(Transcribed page contents)
***

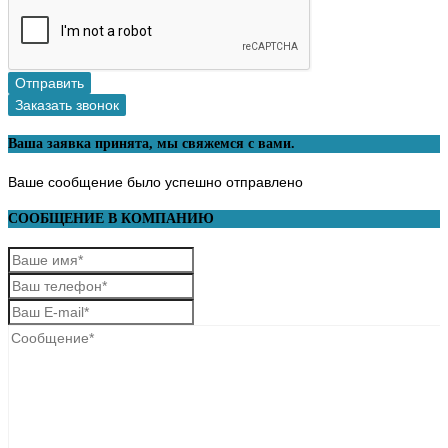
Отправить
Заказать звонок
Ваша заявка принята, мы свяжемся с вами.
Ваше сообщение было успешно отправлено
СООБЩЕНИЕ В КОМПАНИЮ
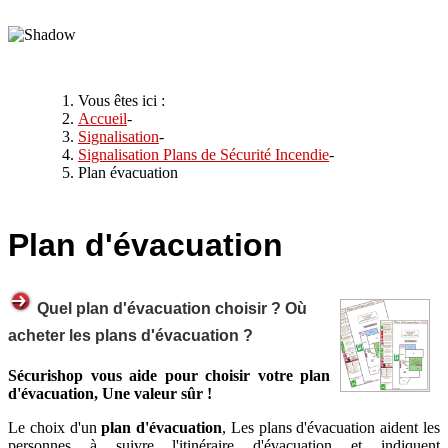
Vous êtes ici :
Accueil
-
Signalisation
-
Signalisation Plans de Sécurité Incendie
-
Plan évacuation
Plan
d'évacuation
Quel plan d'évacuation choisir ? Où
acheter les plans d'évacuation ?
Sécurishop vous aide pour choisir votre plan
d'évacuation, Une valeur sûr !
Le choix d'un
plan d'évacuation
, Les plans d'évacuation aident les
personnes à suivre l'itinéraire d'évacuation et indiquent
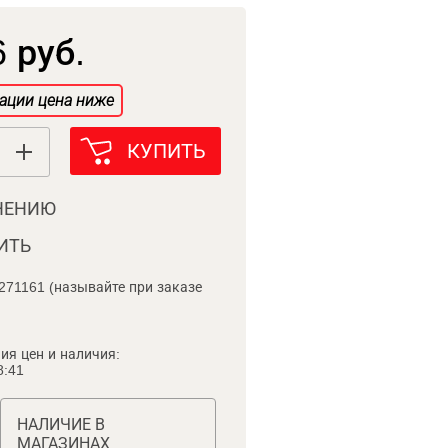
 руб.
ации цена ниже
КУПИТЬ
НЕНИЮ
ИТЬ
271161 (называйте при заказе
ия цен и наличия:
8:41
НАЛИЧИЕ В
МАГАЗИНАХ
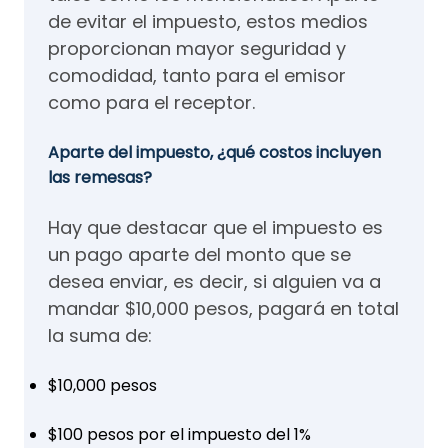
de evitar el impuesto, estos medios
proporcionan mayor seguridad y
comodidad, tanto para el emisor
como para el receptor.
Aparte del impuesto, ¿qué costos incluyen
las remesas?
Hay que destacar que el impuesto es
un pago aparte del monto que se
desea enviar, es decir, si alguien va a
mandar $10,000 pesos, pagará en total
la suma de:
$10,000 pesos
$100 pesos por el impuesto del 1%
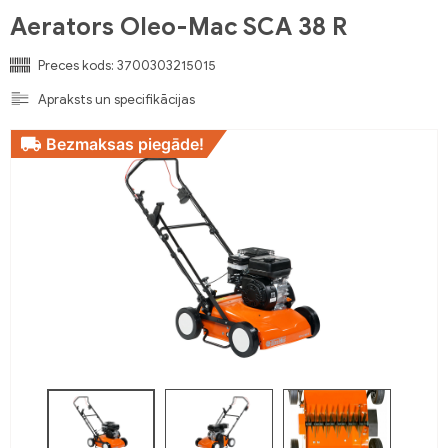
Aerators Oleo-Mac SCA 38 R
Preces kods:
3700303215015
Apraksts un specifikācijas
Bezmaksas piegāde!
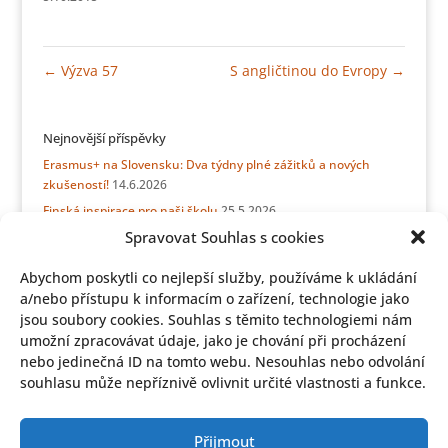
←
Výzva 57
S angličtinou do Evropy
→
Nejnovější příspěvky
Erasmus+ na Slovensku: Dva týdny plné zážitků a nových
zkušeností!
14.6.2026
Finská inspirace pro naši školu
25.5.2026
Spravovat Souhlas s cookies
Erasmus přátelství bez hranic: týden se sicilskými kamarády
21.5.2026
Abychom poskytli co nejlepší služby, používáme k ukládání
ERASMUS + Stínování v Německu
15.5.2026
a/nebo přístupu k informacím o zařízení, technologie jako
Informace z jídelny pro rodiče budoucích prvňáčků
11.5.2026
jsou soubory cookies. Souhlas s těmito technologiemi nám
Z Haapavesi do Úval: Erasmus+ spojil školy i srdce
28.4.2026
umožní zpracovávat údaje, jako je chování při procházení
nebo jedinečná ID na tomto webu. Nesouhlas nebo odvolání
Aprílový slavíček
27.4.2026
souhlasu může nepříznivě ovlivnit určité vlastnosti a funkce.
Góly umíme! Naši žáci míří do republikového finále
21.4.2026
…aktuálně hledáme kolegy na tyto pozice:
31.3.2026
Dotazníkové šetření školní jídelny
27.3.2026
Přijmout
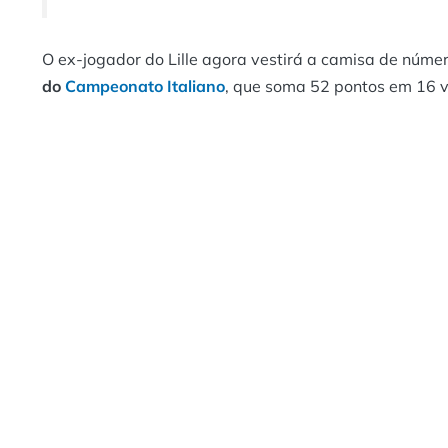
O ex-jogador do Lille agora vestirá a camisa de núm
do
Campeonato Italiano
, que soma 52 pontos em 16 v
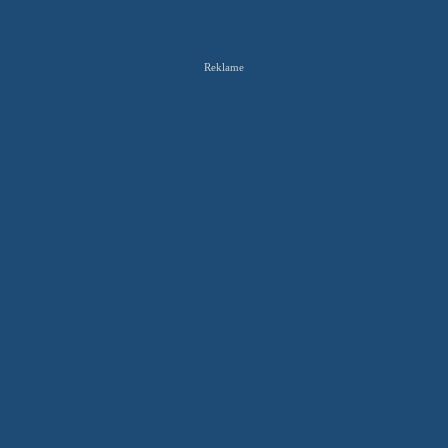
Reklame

***

# Assignment
From the line containing "Campeonato Italiano" down to the end of the data above, reproduce each line exactly; no pictures.

# Reply
Campeonato Italiano
, que soma 52 pontos em 16 v
Reklame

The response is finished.